E-waste or waste from electrical and electronic equipment (WEEE) refers to an electronic equipment or part of it that is deemed hazardous and do not in their functional state serve any purpose to any intending user unless the equipment has been refurbished. Included in the definition of E-waste are second hand products which are exported to developing countries after they have reached their end of life and do not have meaningful use. Most e-waste contain toxic materials such as lead, zinc, nickel, flame retardants, barium and chromium. When these toxic materials make way into the environment and food chain, they can gradually cause negative impacts on the environment and human health. Exposure to e-waste can take place through various routes, including air, water and ingestion resulting from contaminated food.
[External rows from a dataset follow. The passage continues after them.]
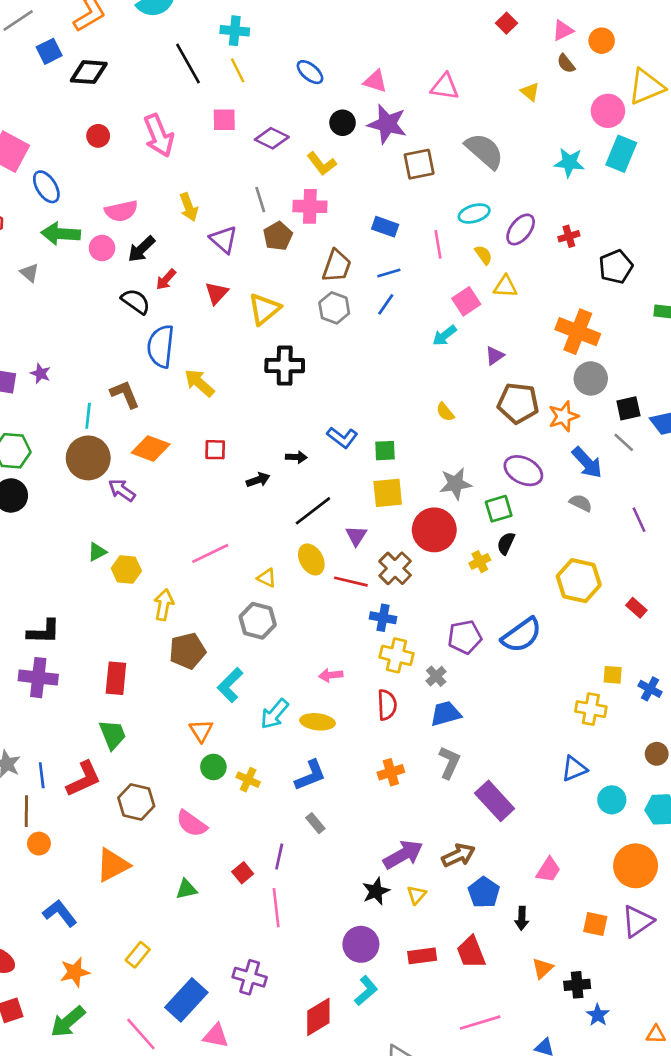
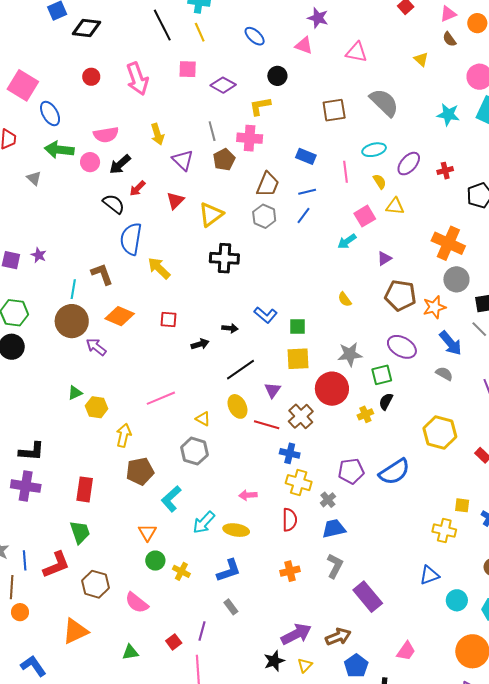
purple star: (387, 124) -> (318, 18), moved, size x0.7
yellow L-shape: (322, 164) -> (260, 106), turned 115

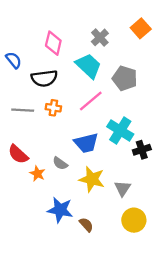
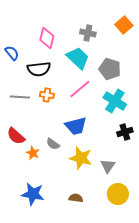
gray cross: (100, 37) -> (88, 33), turned -35
cyan cross: (120, 130) -> (115, 101), moved
blue star: (60, 210) -> (33, 194), moved
brown semicircle: (86, 225) -> (76, 198), turned -40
Kenya’s relationship with e-waste
In Kenya, the ICT industry has been developing exponentially especially due to removal of tax levies on computers, promotion of digital technologies in education, rapid expansion of mobile telephony and launch of e-government strategy, availability of affordable digital devices. According to the Global E-Waste Statistics Partnership, Africa generated a total of 2.2 million tonnes of e-waste in 2016 with an e-waste collection rate of 0.1 per cent. In the same year, Kenya generated 38,000 tonnes of e-waste. Data from UNEP’s Africa Waste Management Outlook (2010) indicates that the bulk of e-waste in Kenya emanates from refrigerators (11,400 tonnes), TV sets (2,800 tonnes), printers (500 tonnes) and mobile phones (150 tonnes).
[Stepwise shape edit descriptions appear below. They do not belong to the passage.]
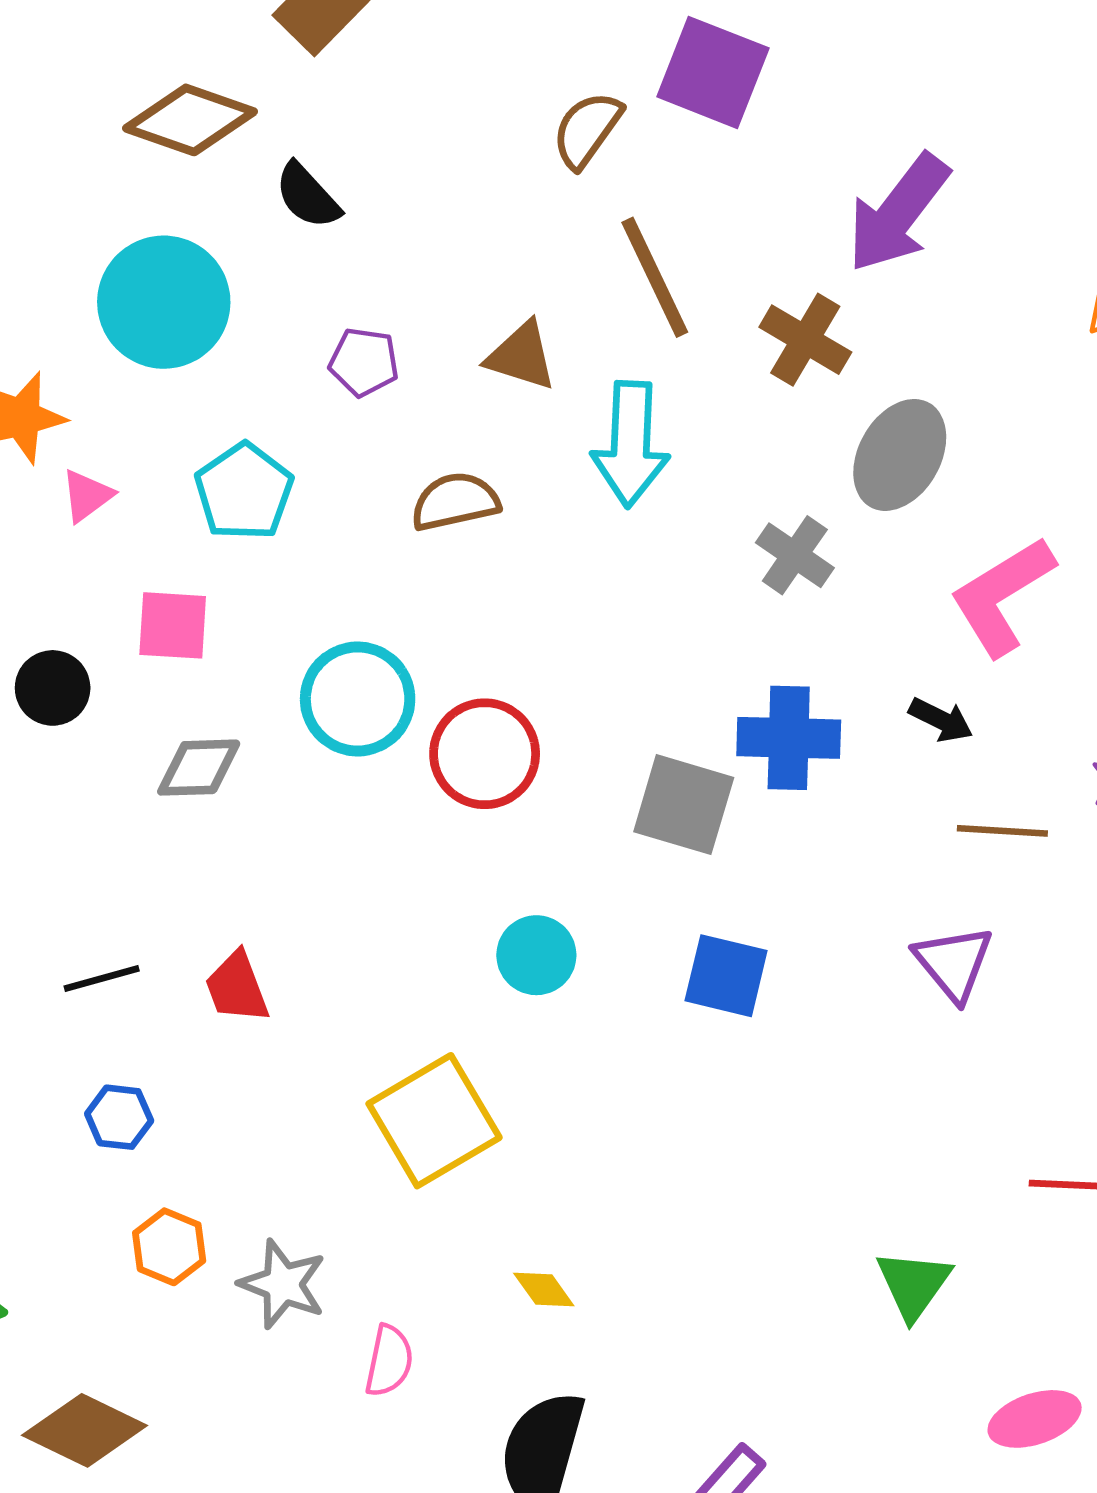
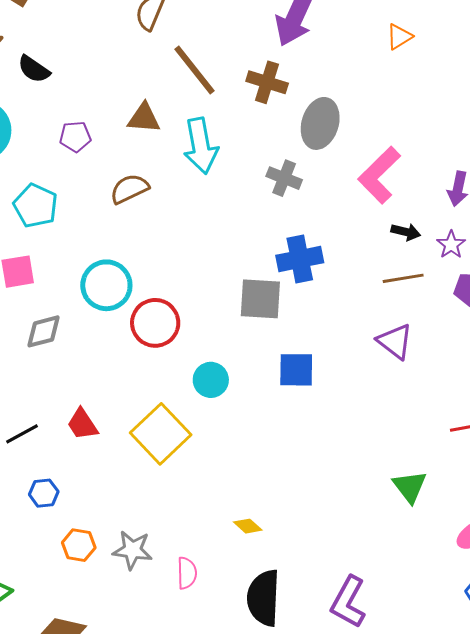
black arrow: (941, 720) -> (406, 232), moved
red circle: (485, 754) -> (155, 323), moved
yellow square: (434, 1121) -> (161, 434), moved

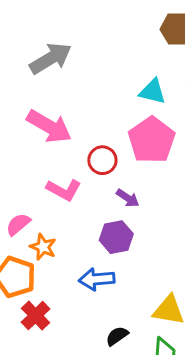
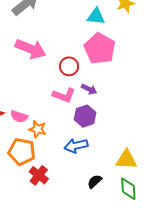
pink L-shape: (64, 190) -> (64, 95), moved
pink semicircle: (18, 224) -> (19, 116), turned -114

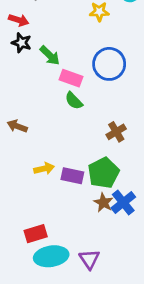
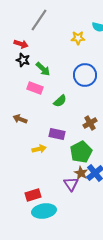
pink rectangle: (71, 78) -> (35, 88), moved
green semicircle: (74, 101) -> (60, 101), turned -88
purple rectangle: (72, 176) -> (57, 134), moved
purple triangle: (89, 259) -> (71, 184), moved

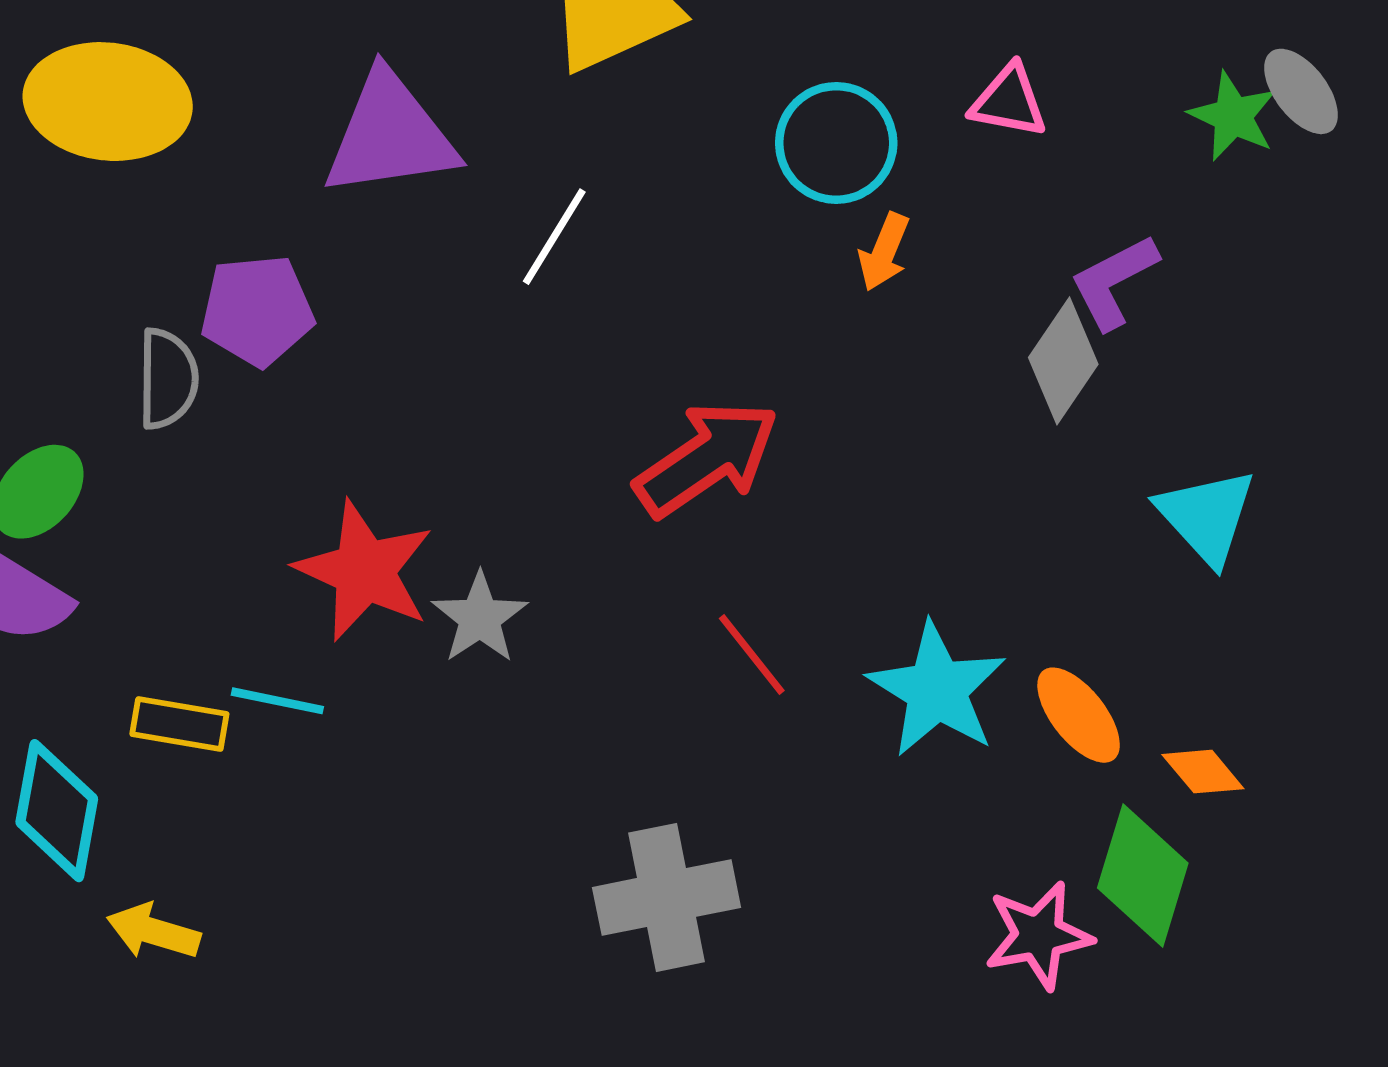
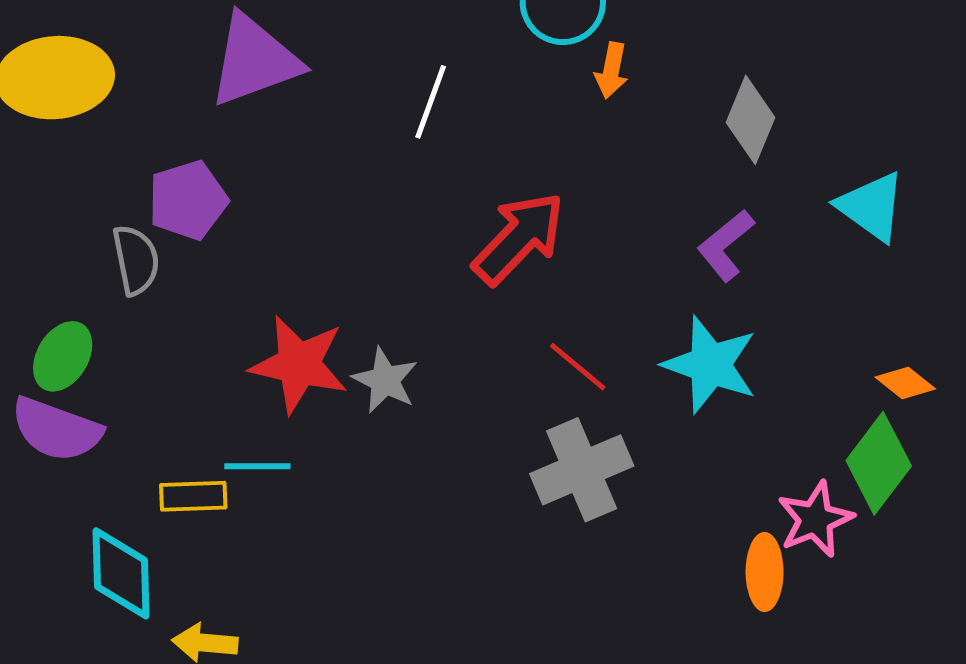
white line: (554, 237) -> (431, 102), moved
purple L-shape: (1114, 282) -> (726, 245), moved
orange ellipse: (1079, 715) -> (765, 572), moved, turned 50
green diamond: (1143, 876) -> (879, 463), turned 32
gray cross: (667, 897) -> (582, 470), moved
It is expected that with the proliferation of Internet of Things (IoT) devices, the e-waste problem will bulge exponentially. To mitigate the negative consequences, countries must erect mechanisms that ensure sustainable e-waste management. Taking a cue from proponents of sustainable development, we need to manufacture, use and dispose off digital devices in a manner that meets our present needs without compromising the ability of future generations to meet their needs.
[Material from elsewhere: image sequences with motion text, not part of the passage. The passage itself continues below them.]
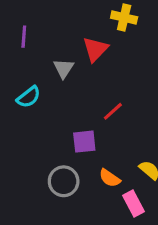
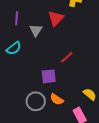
purple line: (24, 37) -> (17, 18), moved
orange semicircle: (110, 178) -> (57, 99), moved

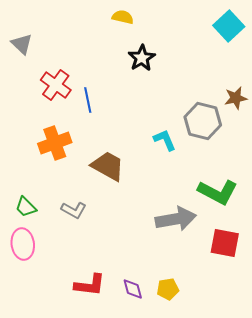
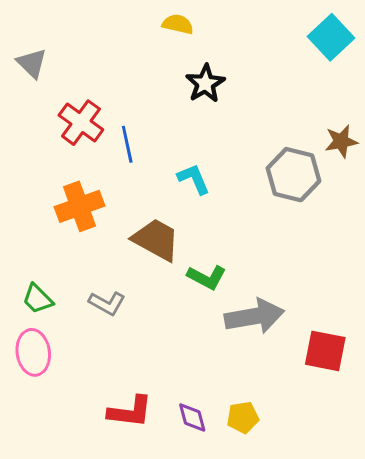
cyan L-shape: (165, 140) -> (194, 179), moved
green L-shape: (218, 192) -> (207, 277), moved, size x0.7

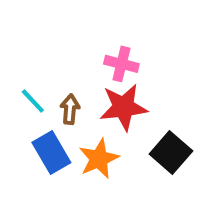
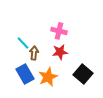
cyan line: (33, 101) -> (23, 43), moved
red star: (124, 107) -> (60, 52), size x0.7

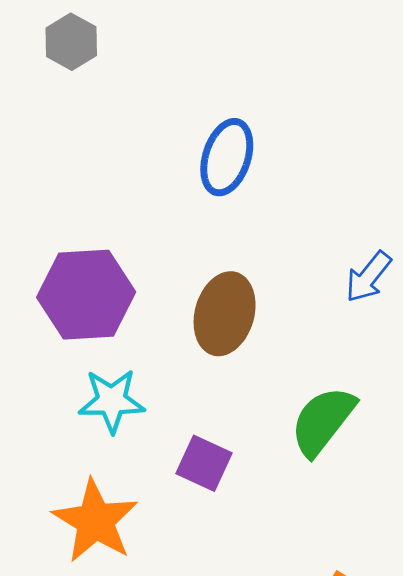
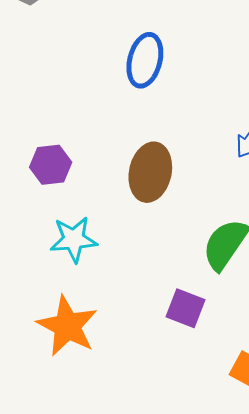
purple hexagon: (86, 295) -> (51, 165), size x0.6
purple square: (204, 463) -> (185, 308), moved

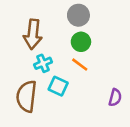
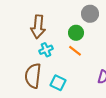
gray circle: (78, 15) -> (90, 14), moved
cyan square: (58, 86) -> (58, 83), moved

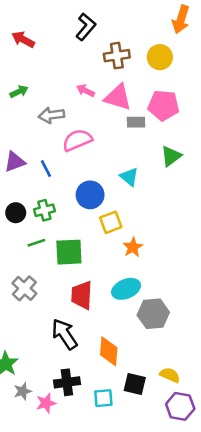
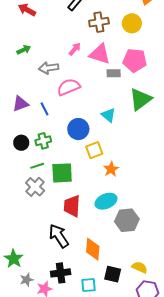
pink arrow: (85, 91) -> (75, 49), turned 104
green triangle: (171, 156) -> (140, 99), size x1.4
gray cross: (24, 288) -> (35, 187), moved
From an academic perspective, the debate around IT and its impact on the environment goes by the name green computing. The concept of green computing refers to initiatives that aim to improve the environmental sustainability of IT resources right from design, manufacture, use and disposal. While Kenya’s Constitution 2010 under article 42 provides that every Kenyan has the right to a clean and healthy environment, there are still challenges in attaining that aspiration due to threats posed by ineffective e-waste management. According to the UNEP’s report, the challenges include: weak legislation, inadequate civic education and awareness of e-waste opportunities and threats, absence of infrastructure to safely destroy or recycle e-waste, lack of skilled e-waste practitioners, lack of local end-use markets, weak enforcement and monitoring of legislation.
What to do?
To improve e-waste management in Kenya, the government should facilitate the discussion and passing into law of the E-waste Management Bill of 2013 which is still pending. Through this legislation, the government will be able to track data about e-waste collection in terms of tonnage and categories. Lack or little information on e-waste collection rate has been cited as one of the challenges in addressing the problem in developing countries. The National E-Waste Management Strategy Draft 2019 by the Ministry of Environment and Forestry is a step in the right direction. The public should be educated on the opportunities and threats of e-waste. The county governments should take a lead in building infrastructure for e-waste collection and recycling not only as a way of creating employment opportunities for the youth but also as a way of revenue generation. The government must impose heavy financial disincentives or extended producer responsibility as a way of discouraging the importation of high waste generation and low recyclability products. Private Public Partnerships should be encouraged in e-waste management infrastructure investment. The government both at the national and county levels should integrate the Jua Kali sector in e-waste management to tap the sector’s natural recycling capabilities.